The French publishing alliance group, whose members agreed to the terms with Facebook, only said the deal would generate “significant funding,” especially emphasizing the increased revenue it would bring to the smallest members.
“This first step in the concrete implementation of neighboring rights shows that solidarity between publishers is the key to effectively protecting their interests,” said Alliance Chairman and Groupe Les Echos – Pierre Louette, CEO of Le Parisien, added in a statement.
Also today, Facebook announced that it will launch a French news service in January. This gives users “a dedicated space to access the content of trusted and reputable news sources.” The direct result of a law requiring payment of new reuse costs.
It’s a far cry from recent events in Australia. Earlier this year, lawmakers were discussing similar legislation related to news content aggregation and reuse payments. And during that legislative push, Facebook temporarily shut down news sharing within the county altogether.
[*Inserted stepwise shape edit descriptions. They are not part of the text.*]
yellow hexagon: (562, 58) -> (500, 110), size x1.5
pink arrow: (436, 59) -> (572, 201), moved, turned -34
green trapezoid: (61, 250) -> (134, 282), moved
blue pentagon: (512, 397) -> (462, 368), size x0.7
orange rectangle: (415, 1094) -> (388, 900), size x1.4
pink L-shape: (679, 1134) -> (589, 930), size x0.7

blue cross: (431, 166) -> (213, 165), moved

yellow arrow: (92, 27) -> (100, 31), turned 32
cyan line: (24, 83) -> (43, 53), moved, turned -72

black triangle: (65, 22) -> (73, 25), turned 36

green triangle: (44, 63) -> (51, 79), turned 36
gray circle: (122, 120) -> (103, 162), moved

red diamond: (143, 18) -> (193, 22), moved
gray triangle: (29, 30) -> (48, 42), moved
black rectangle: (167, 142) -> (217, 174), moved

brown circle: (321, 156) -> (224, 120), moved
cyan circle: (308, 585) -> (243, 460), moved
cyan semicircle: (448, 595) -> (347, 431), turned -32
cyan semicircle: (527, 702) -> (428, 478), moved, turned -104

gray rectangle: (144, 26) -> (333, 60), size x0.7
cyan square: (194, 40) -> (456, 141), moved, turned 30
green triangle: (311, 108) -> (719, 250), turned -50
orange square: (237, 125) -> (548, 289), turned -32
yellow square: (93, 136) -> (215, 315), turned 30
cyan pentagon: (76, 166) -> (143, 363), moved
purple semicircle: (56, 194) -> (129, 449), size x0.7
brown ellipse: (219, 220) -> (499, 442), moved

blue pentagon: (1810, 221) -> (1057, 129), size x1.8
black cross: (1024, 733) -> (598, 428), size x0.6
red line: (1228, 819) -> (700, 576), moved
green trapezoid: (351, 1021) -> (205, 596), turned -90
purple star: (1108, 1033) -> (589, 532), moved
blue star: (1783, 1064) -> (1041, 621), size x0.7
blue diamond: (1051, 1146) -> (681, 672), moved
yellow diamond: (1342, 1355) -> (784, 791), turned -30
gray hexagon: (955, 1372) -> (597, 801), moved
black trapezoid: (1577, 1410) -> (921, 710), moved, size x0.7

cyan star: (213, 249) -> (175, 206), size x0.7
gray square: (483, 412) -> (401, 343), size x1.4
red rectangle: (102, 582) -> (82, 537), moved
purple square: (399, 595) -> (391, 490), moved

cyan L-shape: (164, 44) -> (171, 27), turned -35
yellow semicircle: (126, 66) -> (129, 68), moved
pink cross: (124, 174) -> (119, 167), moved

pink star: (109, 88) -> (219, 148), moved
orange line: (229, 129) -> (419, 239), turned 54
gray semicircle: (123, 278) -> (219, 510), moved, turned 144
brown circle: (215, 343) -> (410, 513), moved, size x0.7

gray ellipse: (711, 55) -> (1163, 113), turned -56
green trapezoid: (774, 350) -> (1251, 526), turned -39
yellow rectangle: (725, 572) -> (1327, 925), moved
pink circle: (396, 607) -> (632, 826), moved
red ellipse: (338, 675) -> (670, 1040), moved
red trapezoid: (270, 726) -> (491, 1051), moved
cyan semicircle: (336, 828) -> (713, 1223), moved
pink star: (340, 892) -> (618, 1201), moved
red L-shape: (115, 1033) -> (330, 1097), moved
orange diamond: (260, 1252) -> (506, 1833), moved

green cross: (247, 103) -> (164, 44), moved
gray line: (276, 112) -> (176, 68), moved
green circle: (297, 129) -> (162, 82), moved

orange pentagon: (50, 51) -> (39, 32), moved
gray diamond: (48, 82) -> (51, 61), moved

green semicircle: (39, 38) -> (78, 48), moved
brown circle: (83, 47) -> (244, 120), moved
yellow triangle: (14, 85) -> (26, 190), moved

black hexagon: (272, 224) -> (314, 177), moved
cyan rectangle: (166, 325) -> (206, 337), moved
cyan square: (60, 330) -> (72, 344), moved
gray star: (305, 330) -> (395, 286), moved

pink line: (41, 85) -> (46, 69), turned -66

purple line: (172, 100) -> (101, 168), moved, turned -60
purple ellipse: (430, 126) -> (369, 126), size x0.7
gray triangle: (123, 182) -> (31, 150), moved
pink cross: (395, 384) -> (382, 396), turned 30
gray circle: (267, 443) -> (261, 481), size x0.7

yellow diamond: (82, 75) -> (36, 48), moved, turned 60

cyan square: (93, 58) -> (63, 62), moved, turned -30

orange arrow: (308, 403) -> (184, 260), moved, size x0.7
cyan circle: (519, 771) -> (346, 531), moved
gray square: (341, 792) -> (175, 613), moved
Many other sincere sourcesAt first glance, as a kind of “chaotic evil” lobbying strategy that tries to scare parliamentarians and abandon ideas.
But what actually happened was that Australian lawmakers went ahead and passed the news negotiation code that applies to Facebook and Google. February..
And the transaction that pays for content reuse in Australia Formally struck Between the pair and many publishers and broadcasters.
As such, the Adtech platform seems to be a barrier to getting a free pass to monetize the attention generated by professional news content passing through the platform. Other countries outside the EU have confirmed that Big Tech wallets have been unlocked to pay for news reuse through legislative changes.
But as stable payments flow from tech giants to the newsroom — last year Google also announced a $ 1 billion pot to pay for news licenses — Democratic watchers may have reasons to worry that the dominant internet platform will be a source of “free press” revenue.
Google and Facebook are certainly not wasting time squeezing out advertising opportunities — suddenly claiming that their platform has become a reliable source of “trustworthy and credible news.” (Instead, angry clickbaits and disinformation are often amplified for profit.)
“The partnership with the Alliance proves the benefits of a strong collaboration,” said a Facebook blog post. “Similarly, we are encouraged by the progress made elsewhere in Europe and want a continuous and constructive conversation.”
The development pointed out on the front line is the recent launch of Facebook News in Germany with new partners such as Axel Springer, Frankfurter Allgemeinezeitung, Handelsblatt and Tagespiegel.
It also mentions that it has contracts with many publishers in the UK, including Condé Nast, Economists, Guardian Media Group and Hurst.